▸ Work task
Show only those lines of the entries where the string "item" is found.

▸ Entries shown
:::

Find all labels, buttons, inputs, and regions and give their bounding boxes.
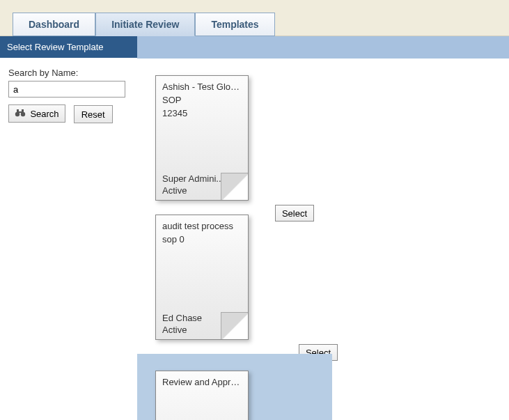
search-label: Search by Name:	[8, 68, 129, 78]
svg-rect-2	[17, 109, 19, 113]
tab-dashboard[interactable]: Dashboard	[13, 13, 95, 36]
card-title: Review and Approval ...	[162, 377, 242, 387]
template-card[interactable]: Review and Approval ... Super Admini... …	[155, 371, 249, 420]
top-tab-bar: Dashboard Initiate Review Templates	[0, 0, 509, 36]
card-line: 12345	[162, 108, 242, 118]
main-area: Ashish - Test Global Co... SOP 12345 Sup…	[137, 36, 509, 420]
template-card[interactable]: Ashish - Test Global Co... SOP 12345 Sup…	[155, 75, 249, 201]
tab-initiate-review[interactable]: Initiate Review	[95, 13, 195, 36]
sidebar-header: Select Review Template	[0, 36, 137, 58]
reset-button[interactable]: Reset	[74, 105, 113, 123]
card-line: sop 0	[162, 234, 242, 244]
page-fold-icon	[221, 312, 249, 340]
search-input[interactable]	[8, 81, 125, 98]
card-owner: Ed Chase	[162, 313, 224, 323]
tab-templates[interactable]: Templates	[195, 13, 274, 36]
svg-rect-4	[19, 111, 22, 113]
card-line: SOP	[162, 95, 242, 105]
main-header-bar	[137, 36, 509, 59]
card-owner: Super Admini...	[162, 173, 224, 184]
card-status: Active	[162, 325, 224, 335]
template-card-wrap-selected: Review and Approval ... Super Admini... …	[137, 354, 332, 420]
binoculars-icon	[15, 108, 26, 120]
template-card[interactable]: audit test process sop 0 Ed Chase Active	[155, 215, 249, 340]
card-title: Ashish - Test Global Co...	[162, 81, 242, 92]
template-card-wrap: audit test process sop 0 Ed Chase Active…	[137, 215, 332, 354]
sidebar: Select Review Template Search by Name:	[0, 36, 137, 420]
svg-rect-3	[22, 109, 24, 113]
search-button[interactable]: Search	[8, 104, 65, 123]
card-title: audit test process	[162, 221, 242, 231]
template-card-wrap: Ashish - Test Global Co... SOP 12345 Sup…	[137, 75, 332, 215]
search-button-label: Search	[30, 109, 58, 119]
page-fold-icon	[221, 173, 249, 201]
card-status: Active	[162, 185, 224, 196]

:::

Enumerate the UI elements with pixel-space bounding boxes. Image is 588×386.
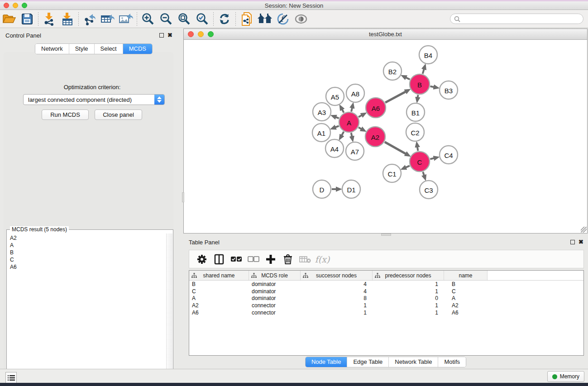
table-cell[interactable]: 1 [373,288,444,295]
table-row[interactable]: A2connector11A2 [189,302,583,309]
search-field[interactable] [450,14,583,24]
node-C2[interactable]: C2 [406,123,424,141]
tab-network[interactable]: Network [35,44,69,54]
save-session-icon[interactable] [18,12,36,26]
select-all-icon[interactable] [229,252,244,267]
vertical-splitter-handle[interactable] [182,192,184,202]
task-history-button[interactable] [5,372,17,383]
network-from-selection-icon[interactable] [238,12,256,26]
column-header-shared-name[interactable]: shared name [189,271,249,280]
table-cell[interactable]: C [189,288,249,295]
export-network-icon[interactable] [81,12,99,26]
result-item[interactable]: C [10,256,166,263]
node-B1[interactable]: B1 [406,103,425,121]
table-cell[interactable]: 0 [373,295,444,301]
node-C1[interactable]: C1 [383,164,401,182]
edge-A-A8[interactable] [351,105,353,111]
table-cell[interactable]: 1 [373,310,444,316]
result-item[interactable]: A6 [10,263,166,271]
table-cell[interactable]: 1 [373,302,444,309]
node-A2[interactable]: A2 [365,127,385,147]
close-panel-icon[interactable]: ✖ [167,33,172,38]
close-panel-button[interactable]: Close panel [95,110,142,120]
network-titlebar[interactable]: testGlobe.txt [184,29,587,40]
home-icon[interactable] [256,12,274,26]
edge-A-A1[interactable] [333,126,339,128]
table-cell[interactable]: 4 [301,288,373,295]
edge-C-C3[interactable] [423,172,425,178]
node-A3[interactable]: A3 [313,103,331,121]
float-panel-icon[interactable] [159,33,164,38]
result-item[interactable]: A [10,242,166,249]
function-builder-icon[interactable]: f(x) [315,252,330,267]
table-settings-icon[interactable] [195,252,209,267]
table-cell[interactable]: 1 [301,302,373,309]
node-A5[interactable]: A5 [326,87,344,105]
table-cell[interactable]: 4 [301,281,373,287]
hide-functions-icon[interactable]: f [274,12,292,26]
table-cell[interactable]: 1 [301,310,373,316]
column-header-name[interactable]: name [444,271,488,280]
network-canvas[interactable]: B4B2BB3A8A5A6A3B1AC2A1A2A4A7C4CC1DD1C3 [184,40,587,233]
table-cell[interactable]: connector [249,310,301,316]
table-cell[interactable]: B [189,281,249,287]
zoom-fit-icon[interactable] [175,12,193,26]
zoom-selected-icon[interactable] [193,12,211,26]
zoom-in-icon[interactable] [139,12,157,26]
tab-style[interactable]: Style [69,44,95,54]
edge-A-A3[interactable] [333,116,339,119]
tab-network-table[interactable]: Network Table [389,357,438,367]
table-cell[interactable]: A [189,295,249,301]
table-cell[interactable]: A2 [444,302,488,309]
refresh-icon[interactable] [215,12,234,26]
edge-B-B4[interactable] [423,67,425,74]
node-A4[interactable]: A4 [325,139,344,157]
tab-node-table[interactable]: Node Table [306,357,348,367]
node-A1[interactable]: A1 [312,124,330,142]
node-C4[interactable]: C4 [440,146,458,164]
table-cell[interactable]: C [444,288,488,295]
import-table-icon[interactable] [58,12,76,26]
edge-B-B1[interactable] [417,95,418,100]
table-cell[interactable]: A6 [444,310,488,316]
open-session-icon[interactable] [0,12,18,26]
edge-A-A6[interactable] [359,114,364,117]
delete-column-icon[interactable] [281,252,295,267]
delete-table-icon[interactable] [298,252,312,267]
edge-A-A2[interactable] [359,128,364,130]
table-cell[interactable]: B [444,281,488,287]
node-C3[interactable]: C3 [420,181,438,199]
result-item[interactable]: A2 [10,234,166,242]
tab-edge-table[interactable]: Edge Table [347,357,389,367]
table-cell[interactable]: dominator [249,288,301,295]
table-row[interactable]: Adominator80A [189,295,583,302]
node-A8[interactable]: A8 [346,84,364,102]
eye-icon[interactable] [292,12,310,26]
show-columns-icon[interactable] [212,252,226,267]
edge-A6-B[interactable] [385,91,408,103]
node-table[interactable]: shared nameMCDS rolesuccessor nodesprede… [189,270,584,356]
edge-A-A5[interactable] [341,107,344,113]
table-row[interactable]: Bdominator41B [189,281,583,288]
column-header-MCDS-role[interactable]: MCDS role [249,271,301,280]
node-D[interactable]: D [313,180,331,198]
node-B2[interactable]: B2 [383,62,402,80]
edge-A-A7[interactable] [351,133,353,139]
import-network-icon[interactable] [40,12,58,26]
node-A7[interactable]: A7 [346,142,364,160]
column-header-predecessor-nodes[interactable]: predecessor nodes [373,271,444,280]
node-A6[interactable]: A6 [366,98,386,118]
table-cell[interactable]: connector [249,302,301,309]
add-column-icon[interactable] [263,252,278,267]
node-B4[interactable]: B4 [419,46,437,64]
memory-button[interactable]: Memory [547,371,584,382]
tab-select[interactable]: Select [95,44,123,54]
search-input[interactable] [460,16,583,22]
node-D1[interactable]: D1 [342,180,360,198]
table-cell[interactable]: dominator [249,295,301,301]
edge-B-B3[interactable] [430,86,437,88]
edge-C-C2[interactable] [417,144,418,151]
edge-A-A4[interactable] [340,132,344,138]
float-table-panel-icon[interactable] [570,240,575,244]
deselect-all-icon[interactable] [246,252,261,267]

:::

▸ Response below
result-item[interactable]: C [10,256,166,263]
result-item[interactable]: A6 [10,263,166,271]
result-item[interactable]: A [10,242,166,249]
result-item[interactable]: A2 [10,234,166,242]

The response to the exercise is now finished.